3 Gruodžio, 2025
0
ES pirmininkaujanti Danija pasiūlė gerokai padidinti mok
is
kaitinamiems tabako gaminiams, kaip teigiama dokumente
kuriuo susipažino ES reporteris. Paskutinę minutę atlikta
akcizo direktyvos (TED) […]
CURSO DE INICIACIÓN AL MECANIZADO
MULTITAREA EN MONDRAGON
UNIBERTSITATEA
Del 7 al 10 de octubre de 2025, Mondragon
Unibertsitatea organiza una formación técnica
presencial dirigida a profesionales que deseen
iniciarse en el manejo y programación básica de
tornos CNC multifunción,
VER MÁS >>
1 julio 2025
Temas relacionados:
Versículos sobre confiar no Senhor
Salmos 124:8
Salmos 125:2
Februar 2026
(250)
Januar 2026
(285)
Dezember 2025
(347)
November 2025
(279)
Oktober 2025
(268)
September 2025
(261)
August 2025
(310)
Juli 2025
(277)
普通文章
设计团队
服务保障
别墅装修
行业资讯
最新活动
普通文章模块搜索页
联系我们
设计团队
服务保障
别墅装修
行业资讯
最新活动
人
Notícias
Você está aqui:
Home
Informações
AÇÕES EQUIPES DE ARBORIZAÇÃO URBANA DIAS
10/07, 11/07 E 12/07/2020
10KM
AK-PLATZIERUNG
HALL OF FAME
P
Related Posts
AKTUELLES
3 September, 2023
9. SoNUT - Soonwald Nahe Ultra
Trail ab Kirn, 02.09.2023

● ● ●

- **WHAT YOU NEED TO DO**: Please print, exactly and with nothing else, the lines from the first line of the entries through the line containing "Versículos sobre confiar no Senhor".

- **TASK RESULT**:
3 Gruodžio, 2025
0
ES pirmininkaujanti Danija pasiūlė gerokai padidinti mok
is
kaitinamiems tabako gaminiams, kaip teigiama dokumente
kuriuo susipažino ES reporteris. Paskutinę minutę atlikta
akcizo direktyvos (TED) […]
CURSO DE INICIACIÓN AL MECANIZADO
MULTITAREA EN MONDRAGON
UNIBERTSITATEA
Del 7 al 10 de octubre de 2025, Mondragon
Unibertsitatea organiza una formación técnica
presencial dirigida a profesionales que deseen
iniciarse en el manejo y programación básica de
tornos CNC multifunción,
VER MÁS >>
1 julio 2025
Temas relacionados:
Versículos sobre confiar no Senhor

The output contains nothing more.